Anthony Joshua and Deontay Wilder co-headlined vs. Otto Wallin and Joseph Parker, respectively. In the co-feature, Daniel Dubois took on Jarrell Miller. Frank Sanchez, Arslanbek Makhmudov and Filip Hrgovic rounded out the undercard. Joshua, Wilder, Parker, Wallin, Hrgovic and Sanchez were all rated in The Ring’s heavyweight top 10 going into the massive show that was distributed via DAZN Pay-Per-View, ESPN+ and TNT Sports Box Office.



Day of Reckoning marked the first time Joshua and Wilder were on the same card together, purposely showcasing both in the hope of setting up a long-anticipated showdown in 2024.

Matchroom Boxing’s Eddie Hearn and his U.K. arch rival, Frank Warren of Queensberry Promotions (the lead promoter for the event), buried the hatchet and worked together along with a dozen other major promoters and managers.

The Day of Reckoning featured so many Top 10 heavyweights that even the “lesser” bouts, like Frank Sanchez (right) vs. Junior Fa, could’ve been main events. (Photo by Richard Pelham/Getty Images)

Despite all of the players and egos, the show was amazingly pieced together in just six weeks. Wallin and Parker were promoted as “live dogs” but were thought to be relatively safe opponents for the A-sides. This held true for Joshua, who impressively halted Wallin after five rounds.

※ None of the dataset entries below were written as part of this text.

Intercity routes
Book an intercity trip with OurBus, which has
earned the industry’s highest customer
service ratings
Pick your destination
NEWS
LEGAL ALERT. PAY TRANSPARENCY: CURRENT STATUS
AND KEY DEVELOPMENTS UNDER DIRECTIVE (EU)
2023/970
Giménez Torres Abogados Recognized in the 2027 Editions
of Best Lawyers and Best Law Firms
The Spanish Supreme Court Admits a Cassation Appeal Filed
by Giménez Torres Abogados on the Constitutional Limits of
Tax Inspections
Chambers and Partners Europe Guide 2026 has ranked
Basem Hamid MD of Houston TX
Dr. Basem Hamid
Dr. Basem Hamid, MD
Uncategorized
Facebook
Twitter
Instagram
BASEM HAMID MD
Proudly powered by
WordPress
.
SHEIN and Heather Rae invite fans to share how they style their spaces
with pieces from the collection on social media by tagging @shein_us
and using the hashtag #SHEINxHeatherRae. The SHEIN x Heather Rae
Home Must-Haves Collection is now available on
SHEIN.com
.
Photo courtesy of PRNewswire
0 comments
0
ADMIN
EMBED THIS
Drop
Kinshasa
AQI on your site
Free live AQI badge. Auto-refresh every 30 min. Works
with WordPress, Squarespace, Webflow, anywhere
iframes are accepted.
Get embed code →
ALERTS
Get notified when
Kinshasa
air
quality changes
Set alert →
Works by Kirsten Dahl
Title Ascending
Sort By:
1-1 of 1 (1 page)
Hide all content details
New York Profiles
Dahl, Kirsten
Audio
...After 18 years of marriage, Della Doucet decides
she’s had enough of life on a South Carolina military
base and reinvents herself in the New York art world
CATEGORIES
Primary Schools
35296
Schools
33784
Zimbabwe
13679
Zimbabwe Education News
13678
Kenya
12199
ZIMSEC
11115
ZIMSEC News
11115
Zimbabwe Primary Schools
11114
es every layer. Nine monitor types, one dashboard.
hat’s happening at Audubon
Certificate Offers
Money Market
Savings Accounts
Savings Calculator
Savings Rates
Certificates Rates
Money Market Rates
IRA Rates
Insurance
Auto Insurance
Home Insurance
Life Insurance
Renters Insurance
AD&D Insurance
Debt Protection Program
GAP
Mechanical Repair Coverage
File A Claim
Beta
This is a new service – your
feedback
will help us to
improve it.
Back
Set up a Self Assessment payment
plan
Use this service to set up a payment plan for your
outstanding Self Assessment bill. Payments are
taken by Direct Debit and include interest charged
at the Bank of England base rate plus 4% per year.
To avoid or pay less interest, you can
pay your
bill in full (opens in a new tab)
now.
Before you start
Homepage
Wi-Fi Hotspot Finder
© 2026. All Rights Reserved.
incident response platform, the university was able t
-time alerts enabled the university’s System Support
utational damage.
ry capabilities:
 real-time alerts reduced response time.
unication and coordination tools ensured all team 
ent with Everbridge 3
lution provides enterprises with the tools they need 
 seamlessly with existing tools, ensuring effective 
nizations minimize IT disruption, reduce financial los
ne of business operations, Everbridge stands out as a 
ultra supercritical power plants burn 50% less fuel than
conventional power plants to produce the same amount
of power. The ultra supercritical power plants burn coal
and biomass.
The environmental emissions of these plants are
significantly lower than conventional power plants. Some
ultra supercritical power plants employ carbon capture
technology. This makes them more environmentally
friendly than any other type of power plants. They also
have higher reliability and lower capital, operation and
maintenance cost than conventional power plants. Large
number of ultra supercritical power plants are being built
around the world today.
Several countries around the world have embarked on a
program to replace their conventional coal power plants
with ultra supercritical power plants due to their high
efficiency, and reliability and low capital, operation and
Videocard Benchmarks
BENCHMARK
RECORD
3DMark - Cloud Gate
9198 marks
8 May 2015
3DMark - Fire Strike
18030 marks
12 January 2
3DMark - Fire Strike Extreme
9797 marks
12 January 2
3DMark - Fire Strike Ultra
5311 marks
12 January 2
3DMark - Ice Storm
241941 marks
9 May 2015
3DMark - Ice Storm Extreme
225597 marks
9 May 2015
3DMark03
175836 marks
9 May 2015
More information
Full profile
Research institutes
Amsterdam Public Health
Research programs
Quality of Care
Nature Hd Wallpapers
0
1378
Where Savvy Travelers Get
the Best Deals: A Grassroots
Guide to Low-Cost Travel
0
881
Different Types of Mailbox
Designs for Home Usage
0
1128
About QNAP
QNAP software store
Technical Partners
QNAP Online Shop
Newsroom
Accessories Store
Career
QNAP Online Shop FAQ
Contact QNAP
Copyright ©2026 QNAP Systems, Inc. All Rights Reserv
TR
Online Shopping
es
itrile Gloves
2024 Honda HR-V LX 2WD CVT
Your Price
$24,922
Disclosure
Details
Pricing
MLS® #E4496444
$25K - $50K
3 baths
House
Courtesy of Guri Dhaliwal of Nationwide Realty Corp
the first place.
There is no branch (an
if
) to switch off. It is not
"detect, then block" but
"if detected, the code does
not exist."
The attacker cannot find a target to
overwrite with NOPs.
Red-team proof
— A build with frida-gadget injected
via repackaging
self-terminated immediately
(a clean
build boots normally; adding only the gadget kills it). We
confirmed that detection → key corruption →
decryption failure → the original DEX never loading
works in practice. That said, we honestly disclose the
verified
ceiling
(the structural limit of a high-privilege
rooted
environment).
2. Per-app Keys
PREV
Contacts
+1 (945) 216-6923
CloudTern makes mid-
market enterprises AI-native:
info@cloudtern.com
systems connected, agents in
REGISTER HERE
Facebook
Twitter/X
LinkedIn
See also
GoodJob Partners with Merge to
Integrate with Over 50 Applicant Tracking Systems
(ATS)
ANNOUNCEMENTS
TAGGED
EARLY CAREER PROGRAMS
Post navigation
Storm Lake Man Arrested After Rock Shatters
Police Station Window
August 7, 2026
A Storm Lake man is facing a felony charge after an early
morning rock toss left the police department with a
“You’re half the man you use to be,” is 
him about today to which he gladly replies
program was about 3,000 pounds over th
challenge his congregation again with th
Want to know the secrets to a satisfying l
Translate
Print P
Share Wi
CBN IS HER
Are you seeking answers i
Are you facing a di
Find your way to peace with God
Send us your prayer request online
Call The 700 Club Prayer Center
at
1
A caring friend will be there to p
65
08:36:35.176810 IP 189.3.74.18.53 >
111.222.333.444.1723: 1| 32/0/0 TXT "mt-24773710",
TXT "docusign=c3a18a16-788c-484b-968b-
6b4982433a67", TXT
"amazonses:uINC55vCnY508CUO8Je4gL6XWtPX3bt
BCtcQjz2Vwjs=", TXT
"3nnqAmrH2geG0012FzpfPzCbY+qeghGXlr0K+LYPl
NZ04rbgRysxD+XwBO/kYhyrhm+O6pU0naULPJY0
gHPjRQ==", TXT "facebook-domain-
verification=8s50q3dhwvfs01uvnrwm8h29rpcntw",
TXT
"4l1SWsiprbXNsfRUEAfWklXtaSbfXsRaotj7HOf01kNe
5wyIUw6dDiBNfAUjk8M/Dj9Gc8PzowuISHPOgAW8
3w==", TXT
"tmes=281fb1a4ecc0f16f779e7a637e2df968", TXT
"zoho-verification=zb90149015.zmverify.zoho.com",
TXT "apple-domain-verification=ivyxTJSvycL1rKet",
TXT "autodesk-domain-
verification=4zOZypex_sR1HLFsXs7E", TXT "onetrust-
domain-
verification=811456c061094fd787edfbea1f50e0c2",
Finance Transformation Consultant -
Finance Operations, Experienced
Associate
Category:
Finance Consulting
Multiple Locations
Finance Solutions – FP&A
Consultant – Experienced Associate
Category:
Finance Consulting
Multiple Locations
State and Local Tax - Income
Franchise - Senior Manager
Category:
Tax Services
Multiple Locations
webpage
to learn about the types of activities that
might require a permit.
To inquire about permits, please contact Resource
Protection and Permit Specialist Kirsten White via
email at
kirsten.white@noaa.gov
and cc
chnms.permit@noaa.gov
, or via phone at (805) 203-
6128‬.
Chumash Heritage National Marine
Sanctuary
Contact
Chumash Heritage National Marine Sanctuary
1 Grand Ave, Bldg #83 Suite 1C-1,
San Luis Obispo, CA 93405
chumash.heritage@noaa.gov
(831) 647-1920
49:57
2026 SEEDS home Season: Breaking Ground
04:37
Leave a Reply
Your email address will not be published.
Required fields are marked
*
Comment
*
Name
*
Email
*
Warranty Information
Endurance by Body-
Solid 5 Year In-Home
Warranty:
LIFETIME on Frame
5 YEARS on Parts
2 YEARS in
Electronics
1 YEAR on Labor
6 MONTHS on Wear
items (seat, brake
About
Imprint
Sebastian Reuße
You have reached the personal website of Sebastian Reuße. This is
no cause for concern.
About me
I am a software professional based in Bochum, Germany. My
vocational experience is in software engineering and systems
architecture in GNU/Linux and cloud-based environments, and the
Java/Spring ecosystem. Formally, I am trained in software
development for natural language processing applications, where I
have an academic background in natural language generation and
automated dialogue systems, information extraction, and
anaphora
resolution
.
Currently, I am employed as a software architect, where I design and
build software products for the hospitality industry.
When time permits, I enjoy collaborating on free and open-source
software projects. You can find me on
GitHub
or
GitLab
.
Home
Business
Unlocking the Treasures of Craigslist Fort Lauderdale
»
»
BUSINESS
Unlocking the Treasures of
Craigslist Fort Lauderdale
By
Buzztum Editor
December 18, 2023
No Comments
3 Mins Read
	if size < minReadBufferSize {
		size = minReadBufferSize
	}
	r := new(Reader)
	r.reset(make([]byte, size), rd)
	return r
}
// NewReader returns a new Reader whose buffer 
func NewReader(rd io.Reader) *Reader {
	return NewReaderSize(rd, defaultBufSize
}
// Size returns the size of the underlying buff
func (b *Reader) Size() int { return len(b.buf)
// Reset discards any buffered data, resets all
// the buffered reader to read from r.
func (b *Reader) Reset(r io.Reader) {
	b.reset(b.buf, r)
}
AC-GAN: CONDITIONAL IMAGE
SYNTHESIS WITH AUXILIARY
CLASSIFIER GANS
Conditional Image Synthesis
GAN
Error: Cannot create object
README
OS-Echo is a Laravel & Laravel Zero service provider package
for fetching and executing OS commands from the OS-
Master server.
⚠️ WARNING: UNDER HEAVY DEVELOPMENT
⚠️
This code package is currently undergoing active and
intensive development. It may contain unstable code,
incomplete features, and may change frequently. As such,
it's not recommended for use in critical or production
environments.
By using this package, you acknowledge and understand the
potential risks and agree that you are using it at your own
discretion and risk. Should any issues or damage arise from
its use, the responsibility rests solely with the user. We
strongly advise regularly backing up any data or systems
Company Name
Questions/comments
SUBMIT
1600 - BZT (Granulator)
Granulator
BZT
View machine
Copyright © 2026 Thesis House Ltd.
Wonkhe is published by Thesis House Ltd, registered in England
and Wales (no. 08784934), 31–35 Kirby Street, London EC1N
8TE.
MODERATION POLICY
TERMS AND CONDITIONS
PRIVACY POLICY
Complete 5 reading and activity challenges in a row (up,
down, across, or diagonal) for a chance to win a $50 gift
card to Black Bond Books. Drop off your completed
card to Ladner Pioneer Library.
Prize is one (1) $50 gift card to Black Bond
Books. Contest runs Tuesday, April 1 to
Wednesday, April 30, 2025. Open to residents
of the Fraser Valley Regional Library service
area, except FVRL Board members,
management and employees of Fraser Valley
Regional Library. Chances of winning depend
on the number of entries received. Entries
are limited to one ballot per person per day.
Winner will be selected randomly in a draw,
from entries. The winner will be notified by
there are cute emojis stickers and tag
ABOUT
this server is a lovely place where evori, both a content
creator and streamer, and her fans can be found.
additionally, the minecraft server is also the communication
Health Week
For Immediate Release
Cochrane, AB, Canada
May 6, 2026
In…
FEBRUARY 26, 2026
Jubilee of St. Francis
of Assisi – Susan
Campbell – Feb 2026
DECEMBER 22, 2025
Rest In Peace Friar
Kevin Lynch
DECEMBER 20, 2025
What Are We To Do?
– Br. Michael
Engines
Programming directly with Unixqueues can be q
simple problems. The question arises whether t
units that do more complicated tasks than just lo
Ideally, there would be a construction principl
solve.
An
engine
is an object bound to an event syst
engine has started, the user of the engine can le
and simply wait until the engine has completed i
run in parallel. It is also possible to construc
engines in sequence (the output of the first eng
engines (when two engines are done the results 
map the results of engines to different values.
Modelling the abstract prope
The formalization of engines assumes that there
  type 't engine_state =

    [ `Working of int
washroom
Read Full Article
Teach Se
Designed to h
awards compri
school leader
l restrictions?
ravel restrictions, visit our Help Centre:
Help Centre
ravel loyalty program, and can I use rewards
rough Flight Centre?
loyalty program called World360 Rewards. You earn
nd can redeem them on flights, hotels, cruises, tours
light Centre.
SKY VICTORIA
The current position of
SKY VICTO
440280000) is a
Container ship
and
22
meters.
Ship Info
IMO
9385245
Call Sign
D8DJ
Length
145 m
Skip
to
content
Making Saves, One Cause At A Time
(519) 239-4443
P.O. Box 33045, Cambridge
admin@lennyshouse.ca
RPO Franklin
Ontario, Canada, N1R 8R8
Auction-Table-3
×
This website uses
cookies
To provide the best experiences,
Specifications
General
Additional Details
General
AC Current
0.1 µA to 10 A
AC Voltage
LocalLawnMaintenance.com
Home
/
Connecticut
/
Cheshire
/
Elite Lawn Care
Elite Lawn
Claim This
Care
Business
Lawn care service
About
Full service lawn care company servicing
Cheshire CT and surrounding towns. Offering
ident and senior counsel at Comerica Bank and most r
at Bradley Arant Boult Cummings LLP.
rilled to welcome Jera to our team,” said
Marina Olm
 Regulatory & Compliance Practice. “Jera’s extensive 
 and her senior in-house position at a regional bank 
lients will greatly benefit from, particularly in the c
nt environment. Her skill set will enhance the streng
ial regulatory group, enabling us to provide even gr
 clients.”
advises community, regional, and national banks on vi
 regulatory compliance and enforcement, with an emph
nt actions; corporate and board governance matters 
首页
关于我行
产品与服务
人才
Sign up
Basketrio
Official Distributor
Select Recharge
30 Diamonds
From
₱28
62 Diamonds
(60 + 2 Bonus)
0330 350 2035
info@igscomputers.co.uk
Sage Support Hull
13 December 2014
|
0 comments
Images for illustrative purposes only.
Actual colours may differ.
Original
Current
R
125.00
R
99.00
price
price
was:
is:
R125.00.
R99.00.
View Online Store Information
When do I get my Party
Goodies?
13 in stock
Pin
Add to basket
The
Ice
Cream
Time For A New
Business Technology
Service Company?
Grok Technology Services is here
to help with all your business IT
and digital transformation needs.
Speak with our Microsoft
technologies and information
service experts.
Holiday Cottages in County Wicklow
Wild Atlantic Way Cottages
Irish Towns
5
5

The Dubois-Miller fight had fun possibilities on paper and lived up to its billing. Dubois reinvigorated his career by stopping Miller in 10th and final round of their entertaining tilt, helping to erase the stain of accusations that he quit in his October defeat to unified Ring Magazine heavyweight champion Oleksandr Usyk. Dubois was so firmly in the driver’s seat that he could have put it on cruise control and settled for a lopsided decision. Instead, he needed to make a point against an opponent who deemed him “a two-time quitter.” As Dubois peppered Miller with a combination in the 10th, “Big Baby” stuck out his tongue. Dubois responded with a right that eventually led to Miller’s downfall.

Parker’s win wasn’t the only upset in the Day of Reckoning. Agit Kabayel (left) also knocked out touted Russian heavyweight Arslanbek Makhmudov. (Photo by Richard Pelham/Getty Images)

Few expected Parker to crash Wilder’s all-but-consummated party with Joshua, but the former beltholder produced The Ring’s 2023 Comeback of the Year while serving as a fighting example of the popular hashtag “#ActivityMatters.” Rebounding from a September 2022 fight in which he took an 11th-round knockout loss to Joe Joyce, the 32-year-old New Zealander had fought three times in 2023 prior to facing Wilder, who was returning from a 14-month layoff – and it showed. Parker, a +425 betting underdog, dominated almost every second of every round, pushing and controlling the pace, and forcing the listless Wilder backward on his way to a 12-round unanimous decision.

 

RUNNERS-UP: 

Terence Crawford-Errol Spence Jr. was a fight the sports world had been clamoring to see for years. After seeing it, they wondered why. Crawford put on a virtuoso performance in making history as the first male boxer of the four-belt era to earn undisputed champion status in two weight classes (junior welterweight and welterweight). He dropped Spence three times before the fight was stopped in the ninth.

Gervonta “Tank” Davis-Ryan Garcia created tangible proof that major fights can be made by spouting off enough on social media. The fight hauled in a reported 1.2 million PPV buys and garnered approximately $22.8 million in ticket sales from the 20,842 fans that filled the T-Mobile Arena in Las Vegas. 

Tyson Fury-Francis Ngannou started in the minds of many as nothing more than an exhibition – arguably the most ballyhooed in boxing history as stars from the worlds of boxing, team sports and entertainment gathered in Riyadh to witness it – but circus attraction suddenly got real when the MMA star dropped the unbeaten WBC beltholder and The Ring’s No. 1-rated heavyweight in the third. Fury survived a rough eighth before winning by a narrow, 10-round split decision.

Joseph Santoliquito is an award-winning sportswriter who was inducted into the Atlantic City Boxing Hall of Fame in 2023. He has contributed to Ring Magazine/RingTV.com since October 1997 and is the president of the Boxing Writers Association of America.